Created attachment 797438 [details] error passage from engine.log Description of problem: When running a VM for the second time, the VM fails to start, with the error: "Failed to run VM: internal error unexpected address type for ide disk" Version-Release number of selected component (if applicable): vdsm 4.12.1-2.fc19 ovirt-engine 3.3.0-3.fc19 How reproducible: Steps to Reproduce: 1. Create a new VM w/ virtio disk 2. VM runs normally 3. Power down VM 4. Try to start VM Actual results: VM won't start, w/ error msg: internal error unexpected address type for ide disk Expected results: VM starts Additional info: * Changing disk to IDE, removing and re-adding, VM still won't start * If created w/ IDE disk from the beginning, VM runs and restarts as expected. ML thread (a few others are experiencing this): http://lists.ovirt.org/pipermail/users/2013-September/016280.html It's an AIO engine+host setup, with a second node on a separate machine. Both machines are running F19, both have all current F19 updates and all current ovirt-beta repo updates. This is on a GlusterFS domain, hosted from a volume on the AIO machine. Also, I have the neutron external network provider configured, but these VMs aren't using one of these networks. selinux permissive on both machines, firewall down on both as well (firewall rules for gluster don't appear to be set by the engine) error passage from vdsm.log: Thread-47970::ERROR::2013-09-13 12:23:44,558::vm::2062::vm.Vm::(_startUnderlyingVm) vmId=`48bbdaf3-ee25-4ac3-a7ec-ee9512246728`::The vm start process failed Traceback (most recent call last): File "/usr/share/vdsm/vm.py", line 2022, in _startUnderlyingVm self._run() File "/usr/share/vdsm/vm.py", line 2906, in _run self._connection.createXML(domxml, flags), File "/usr/lib64/python2.7/site-packages/vdsm/libvirtconnection.py", line 76, in wrapper ret = f(*args, **kwargs) File "/usr/lib64/python2.7/site-packages/libvirt.py", line 2805, in createXML if ret is None:raise libvirtError('virDomainCreateXML() failed', conn=self) libvirtError: internal error unexpected address type for ide disk
Would you please attach the 'call vmCreate' line from vdsm.log? It is most likely to be an Engine bug, which should reset the disk address after its bus type is changed.

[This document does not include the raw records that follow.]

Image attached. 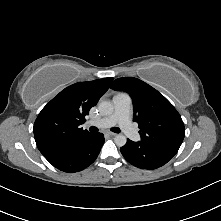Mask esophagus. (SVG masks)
Segmentation results:
<instances>
[{
    "mask_svg": "<svg viewBox=\"0 0 221 221\" xmlns=\"http://www.w3.org/2000/svg\"><path fill=\"white\" fill-rule=\"evenodd\" d=\"M106 134H108L110 136H116L117 135L116 133H113V132H107Z\"/></svg>",
    "mask_w": 221,
    "mask_h": 221,
    "instance_id": "obj_1",
    "label": "esophagus"
}]
</instances>
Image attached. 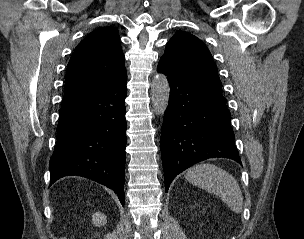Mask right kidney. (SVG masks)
I'll return each instance as SVG.
<instances>
[{"mask_svg":"<svg viewBox=\"0 0 304 239\" xmlns=\"http://www.w3.org/2000/svg\"><path fill=\"white\" fill-rule=\"evenodd\" d=\"M98 224L99 226L104 225L106 222V217L104 215H98L97 216Z\"/></svg>","mask_w":304,"mask_h":239,"instance_id":"obj_1","label":"right kidney"}]
</instances>
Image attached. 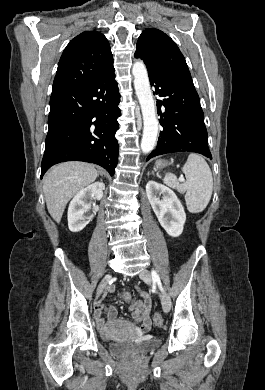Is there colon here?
<instances>
[{
	"instance_id": "obj_1",
	"label": "colon",
	"mask_w": 265,
	"mask_h": 390,
	"mask_svg": "<svg viewBox=\"0 0 265 390\" xmlns=\"http://www.w3.org/2000/svg\"><path fill=\"white\" fill-rule=\"evenodd\" d=\"M120 298L126 302H129V303L134 302V300L131 298L130 294H128V293L120 294ZM153 321H154L155 326H157V327H161L163 324V319H162L161 315L158 313L154 314Z\"/></svg>"
}]
</instances>
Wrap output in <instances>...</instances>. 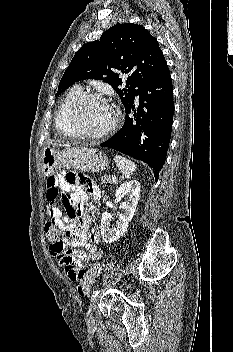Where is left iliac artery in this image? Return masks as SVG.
Masks as SVG:
<instances>
[{"label": "left iliac artery", "instance_id": "1", "mask_svg": "<svg viewBox=\"0 0 233 352\" xmlns=\"http://www.w3.org/2000/svg\"><path fill=\"white\" fill-rule=\"evenodd\" d=\"M100 293V290H95L92 294V299L96 298L98 296V294Z\"/></svg>", "mask_w": 233, "mask_h": 352}]
</instances>
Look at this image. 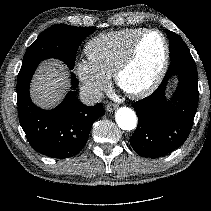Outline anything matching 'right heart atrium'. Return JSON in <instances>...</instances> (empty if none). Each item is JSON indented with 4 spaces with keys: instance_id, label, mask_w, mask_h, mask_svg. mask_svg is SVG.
I'll return each instance as SVG.
<instances>
[{
    "instance_id": "1",
    "label": "right heart atrium",
    "mask_w": 211,
    "mask_h": 211,
    "mask_svg": "<svg viewBox=\"0 0 211 211\" xmlns=\"http://www.w3.org/2000/svg\"><path fill=\"white\" fill-rule=\"evenodd\" d=\"M75 72L81 82L82 90L89 99H97L107 88L109 78L101 73L88 59H80Z\"/></svg>"
}]
</instances>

Hi, I am getting the exact same issue with a non-AIO oVirt 3.3.0-3.fc19 setup. The only workaround I've found so far is to delete the offending VM, recreate, and reattach the disks. The recreated VM will work normally until it is shutdown, after which it will fail to start with the same error. Engine and VDSM log excepts below. Versions: - Fedora 19 (3.10.11-200) - oVirt 3.3.0-3 - VDSM 4.12.1-2 - libvirt 1.1.2-1 - gluster 3.4.0.8 Engine and VDSM logs uploaded. Thanks, Chris
Created attachment 798132 [details] Engine and VDSM logs at point of failure
Engine asks to create the VM with an IDE cdrom that has a PCI address. {'index': '2', 'iface': 'ide', 'address': {'bus': '0x00', ' slot': '0x06', ' domain': '0x0000', ' type': 'pci', ' function': '0x0'}, 'specParams': {'path': ''}, 'readonly': 'true', 'deviceId': 'ef25939b-a5ff-456e-978f-53e7600b83ce', 'path': '', 'device': 'cdrom', 'shared': 'false', 'type': 'disk'} This may be an Engine bug, but it is more probably a Vdsm bug - could you reproduce the first successful startup of this VM? I suspect that somehow, Vdsm return a faulty PCI address for this cdrom. ============= unrelated to main issue: P.S., the log still has this awful bug with Thread-143930::WARNING::2013-09-12 15:01:22,168::clientIF::337::vds::(teardownVolumePath) Drive is not a vdsm image: VOLWM_CHUNK_MB:1024 VOLWM_CHUNK_REPLICATE_MULT:2 VOLWM_FREE_PCT:50 _blockDev:False _checkIoTuneCategories:<bound method Drive._checkIoTuneCategories of <vm.Drive object at 0x7f0fb8a7d610>> _customize:<bound method ... Traceback (most recent call last): File "/usr/share/vdsm/clientIF.py", line 331, in teardownVolumePath res = self.irs.teardownImage(drive['domainID'], File "/usr/share/vdsm/vm.py", line 1344, in __getitem__ raise KeyError(key) KeyError: 'domainID' which I thought is history.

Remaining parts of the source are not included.